To be strong, we have to get our own house in order, but there is no time. So the next president will be fighting many battles simultaneously. I look for the next 3 months to define the next presidency. I pray a lot. O’s days in the Oval Office can’t end quick enough.
No. He hasn’t. But we don’t like Clinton. Or Trump. Fortunately, he serves a Constitution. Not a woman. Or a man.
I realize I’m nearly alone in my support for GW and Mitt Romney’s world view, but in case anyone is interested, this is Mitt Romney’s foreign policy speech from October 7, 2011. He had already asked John Bolton to be his secretary of state. The picture he drew of the state of the world if Obama were left in office for four more years is uncanny in its accuracy.
Unfortunately, Clinton and Trump sound a lot alike when it comes to foreign policy, so I think things will get much worse over the next four years, no matter who is elected.
I think the picture would look very different had Romney been elected four years ago, and I wish he had run this time.

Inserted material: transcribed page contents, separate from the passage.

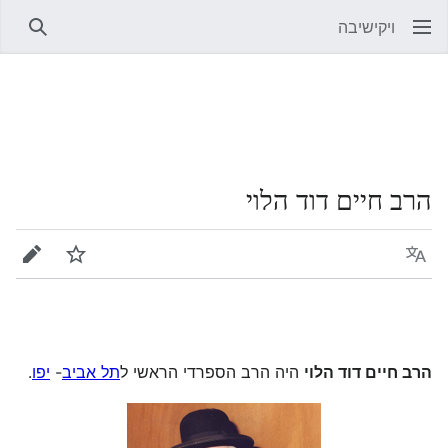
ויקישיבה
חיפוש
הרב חיים דוד הלוי
שפה
מעקב
עריכה
הרב חיים דוד הלוי
היה הרב הספרדי הראשי ל
תל אביב
-
יפו
.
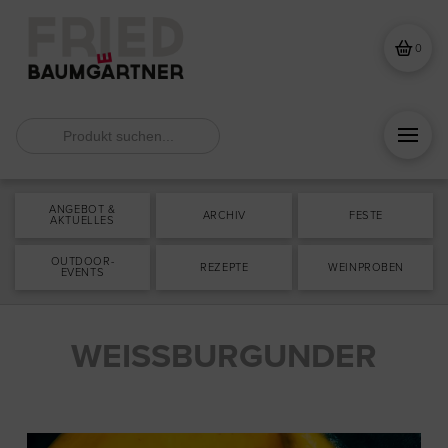
0
Search
for:
ANGEBOT &
ARCHIV
FESTE
AKTUELLES
OUTDOOR-
REZEPTE
WEINPROBEN
EVENTS
WEISSBURGUNDER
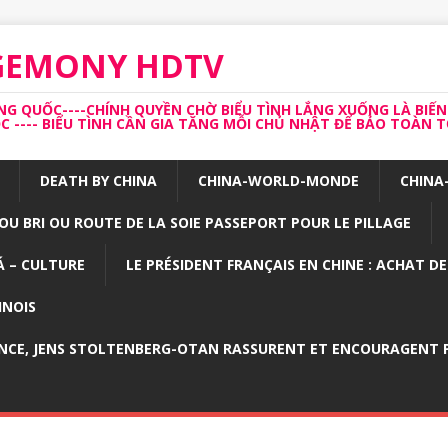
EGEMONY HDTV
 QUỐC----CHÍNH QUYỀN CHỜ BIỂU TÌNH LẮNG XUỐNG LÀ BIẾN
---- BIỂU TÌNH CẦN GIA TĂNG MỖI CHỦ NHẬT ĐỂ BẢO TOÀN TỔ
DEATH BY CHINA
CHINA-WORLD-MONDE
CHINA
OU BRI OU ROUTE DE LA SOIE PASSEPORT POUR LE PILLAGE
 – CULTURE
LE PRÉSIDENT FRANÇAIS EN CHINE : ACHAT D
INOIS
NCE, JENS STOLTENBERG-OTAN RASSURENT ET ENCOURAGENT P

I believe he would have won against Hillary Clinton simply because he could run against the Obama administration, of which she was a part, and about which he accurately warned us four years ago. Trump may win, but as far as foreign policy is concerned (and I am voting for him anyway because he is a Republican and the people he brings into his administration will be mostly Republicans, so there’s hope for sanity), it really is six of one, half a dozen of the other.
Indeed, they would have blamed him. Plus, Trump is running such an emotional campaign that he would have turned people against the ever-rational Romney. If fact, Mitt’s approval rating tanked after the speech he gave saying that Trump was unfit to be president. People were already charged up for Trump, and they like him very much. What was interesting was that they were charged up over immigration mostly, which was a key concern in Romney’s own campaign. It’s as if no one ever heard him.
This is one strange election.
Should be required questions of Congress before any “resolution of use of force” is brought before them. Hell, should be asked before ANY war. I’m not reflexively anti-war the way a , say, Justin Raimondo is. But I’ve become much more cynical about fighting wars as I’ve gotten older. Even when you win, results are never clean cut and there are consequences you’re gonna hate coming down the road.
I was not excited by Trump, but I disapproved of Mitt’s statement regarding him. Like Ted Cruz at the convention and Mike Lee during the roll call, I thought it was unseemly and bad form. In Mitt’s case, it was especially unattractive in contrast to Mitt’s suckupathon speech in 2012 as he accepted Trump’s support (and money).
Many probably are.
In situations like this armed groups, and even governments, routinely restrict the departure of civilians from besieged conflict zones in order to make it harder for their opponents to bomb them dead – in this age where the consequences are almost immediately videoed and uploaded and shown on the nightly news of the great and the good and the rich civilians are a ruthlessly used as shields.
Examples that easily come to mind: Sarajevo, the end of the Eelam war in Sri Lanka, anywhere ISIS takes over, many besieged parts of Syria and now Aleppo.
Claire,
I am afraid I’m going to agree with BDB here. The Obama-Clinton-Kerry foreign policy was both corrupt and stupid from its inception. You are suffering from Putin derangement syndrome. I was the one willing to fly 50 A10s to the Kiev airport and park them there. (It’s just amazing what A10s could do to a panzer thrust.) That would have settled Putin’s ass down immediately and we could have moved on to other things. With the Obama ZERO foreign policy nothing gets done but more words and meaningless photo-ops. The recent cease-fire is a perfect example. Great photo-op but they forgot to stop shooting. Gosh, I never would have guessed.